As soon as the Olympics were over, I tried to recall exactly what I had seen on ABC's two weeks of telecasts. Despite voluminous notes taken while watching virtually every one of the network's 79½ hours of coverage, it was not an easy task. Was that because there had been too much for the viewer to enjoy and remember? Probably not. Could it have been that the telecasts were disjointed, that they were too full of images that drew attention away from the Olympic participants? Probably so, because many of the pictures that first came to mind, on reflection, were the wrong ones.

There was that fellow who kept throwing a 16-pound shot into the back of a pickup truck. There was the Old North Church getting painted for the 40th—or was it the 400th?—time. There was Nadia Comaneci pirouetting on the balance beam. (But where were her Romanian silver medal teammates? You got the impression they had been eaten by the Big Bad Wolf.) There were those men who ran and rowed while eating yogurt. There were spectacular overhead shots of pole vaulting and platform diving. There was Dick Fosbury ordering extra ketchup and no pickle, then biting into an upside-down hamburger. There were interesting profiles of Sprinter Valery Borzov and Gymnast Nikolai Andrianov of the Soviet Union and Weightlifter Valentin Christov of Bulgaria. But the personality who came through strongest was Mr. Ripov of Madison Avenue.

It is doubtful that any other major sporting broadcast has been so flawed by commercials. And you'd better get used to it, Olympic fans, because the problem is likely to get worse. The cost of buying the TV rights to the Games has escalated incredibly. In 1968, the summer Olympics cost ABC $4.5 million; the fee for the Montreal Games was $25 million. It would shock hardly anyone in television if the Soviets got $50 million for the 1980 summer Olympics. For openers they have already mentioned $100 million.

There were times during the shows from Montreal when the commercials became so frequent and so repetitious that I stopped watching and listening. Many of the ads, for which ABC collected $72,000 per minute, were produced specifically for the Olympic telecasts, and as a result, a lot of them looked alike.

The network that wins the bidding for the Moscow Games should concentrate on finding a way to cut down the number of commercials. Perhaps the Canadian Broadcasting Corporation, which aired an astounding 350 hours of Olympic programs in two languages, already may have pointed the way. It had a small number of sponsors who paid high prices for the prestige of being part of the Olympics. Admittedly, the CBC had a huge advantage over ABC. It receives a large government subsidy, and consequently it did not need nearly as many advertising dollars to underwrite its Olympic coverage as the U.S. network did.

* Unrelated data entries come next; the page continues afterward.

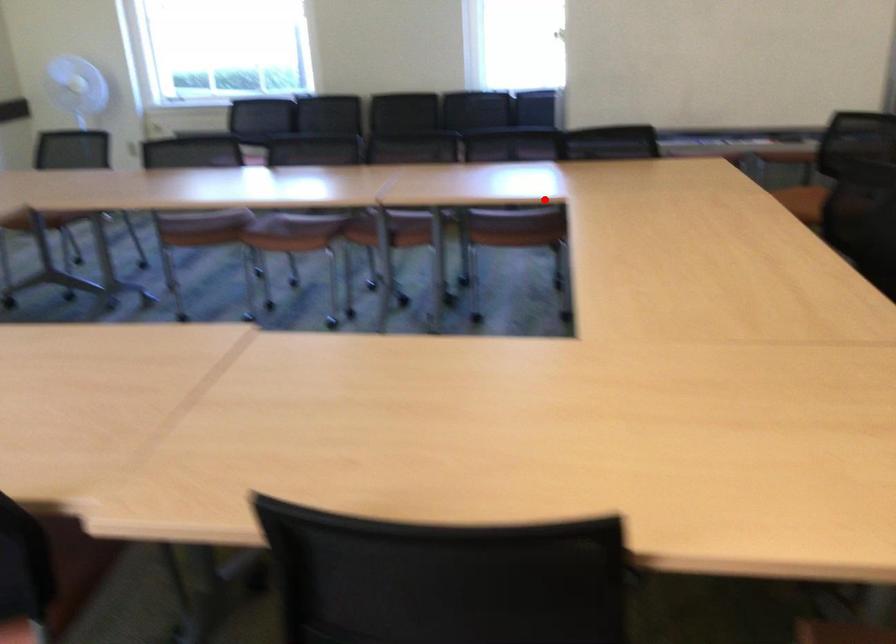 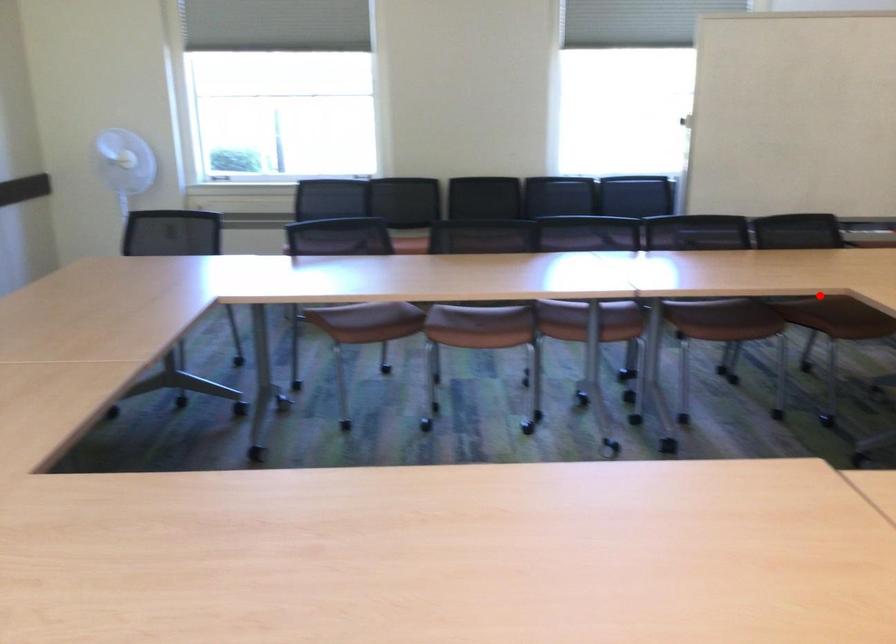 I am providing you with two images of the same scene from different viewpoints. A red point is marked on the first image and another point is marked on the second image. Does the point marked in image1 correspond to the same location as the one in image2?

Yes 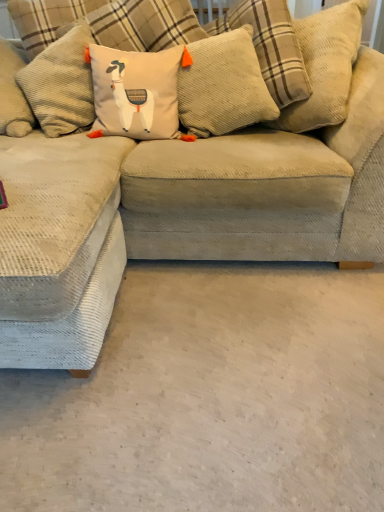 What are the coordinates of `free point above white carpet at lower left (from a real-world perspective)` in the screenshot? It's located at (220, 380). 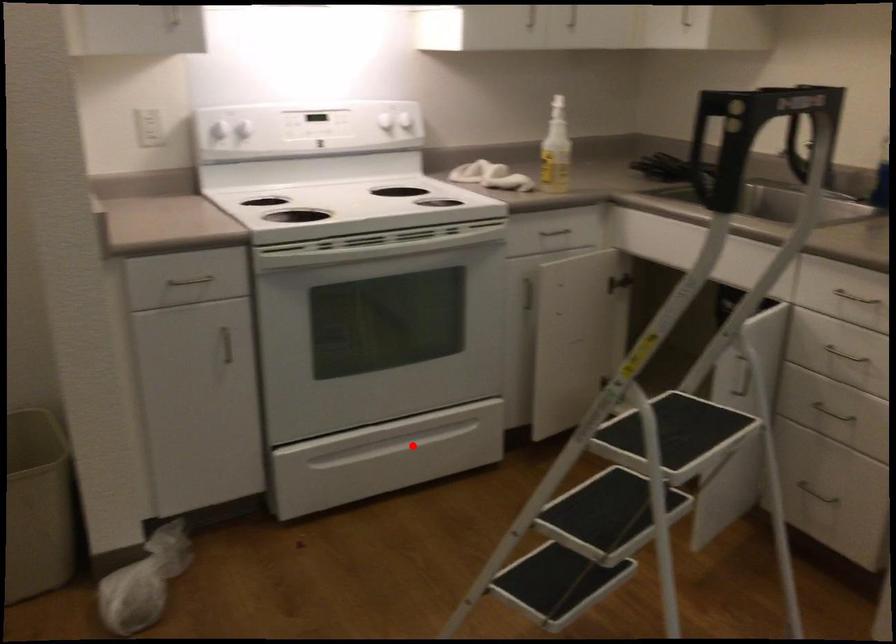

Other things jarred: the rock concerts, the mural painting, the interviews with non-Olympians. They should be eliminated. Instead, telecasts should emphasize more complete coverage of the featured events and make occasional trips to those venues such as fencing and soccer that rarely are shown.

Between the commercials and non-sporting irritations, ABC managed to come up with some decent camera coverage. And as they were during this year's Innsbruck Games, the network's filmed visits with participants from all over the globe were first-rate.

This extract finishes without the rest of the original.